- [Exercise]:
In the entries below, find each line with the word "ایرانی" and pull it out.

BEGIN

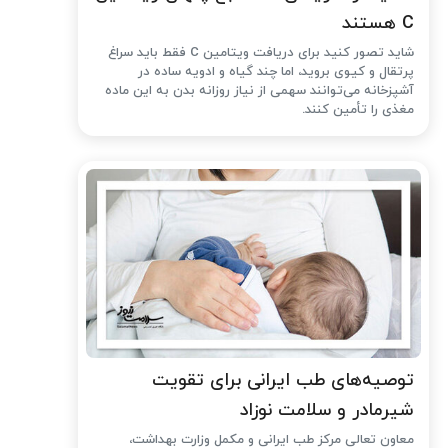
C هستند
شاید تصور کنید برای دریافت ویتامین C فقط باید سراغ
پرتقال و کیوی بروید، اما چند گیاه و ادویه ساده در
آشپزخانه می‌توانند سهمی از نیاز روزانه بدن به این ماده
مغذی را تأمین کنند.
توصیه‌های طب ایرانی برای تقویت
شیرمادر و سلامت نوزاد
معاون تعالی مرکز طب ایرانی و مکمل وزارت بهداشت،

END

- [Reply to the exercise]:
توصیه‌های طب ایرانی برای تقویت
معاون تعالی مرکز طب ایرانی و مکمل وزارت بهداشت،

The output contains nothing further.